* [TASK REQUIREMENTS] Leave every picture out, then reproduce the rest of the listing exactly.

▶

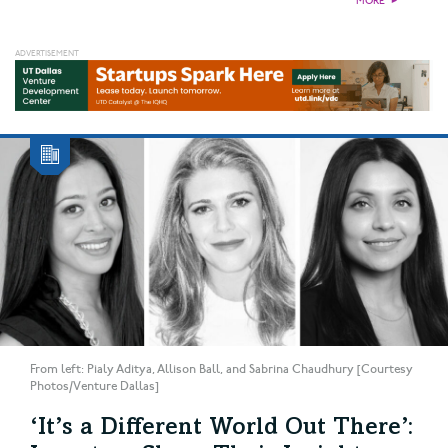
MORE
►
From left: Pialy Aditya, Allison Ball, and Sabrina Chaudhury [Courtesy
Photos/Venture Dallas]
‘It’s a Different World Out There’:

◀

* [RESULT]
MORE
►
From left: Pialy Aditya, Allison Ball, and Sabrina Chaudhury [Courtesy
Photos/Venture Dallas]
‘It’s a Different World Out There’:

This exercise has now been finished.